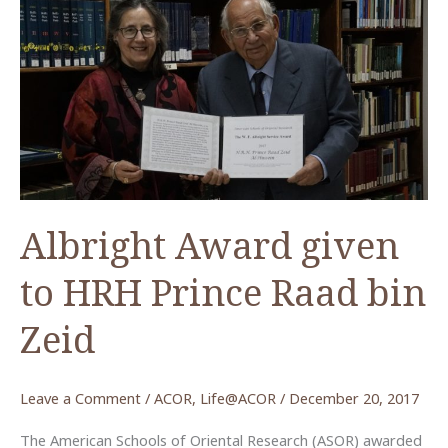
Albright Award given
to HRH Prince Raad bin
Zeid
Leave a Comment
/
ACOR
,
Life@ACOR
/
December 20, 2017
The American Schools of Oriental Research (ASOR) awarded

| Work item |
Repeat each of the entries above exactly, but do not carry over the pictures.

| Exercise answer |
Albright Award given
to HRH Prince Raad bin
Zeid
Leave a Comment
/
ACOR
,
Life@ACOR
/
December 20, 2017
The American Schools of Oriental Research (ASOR) awarded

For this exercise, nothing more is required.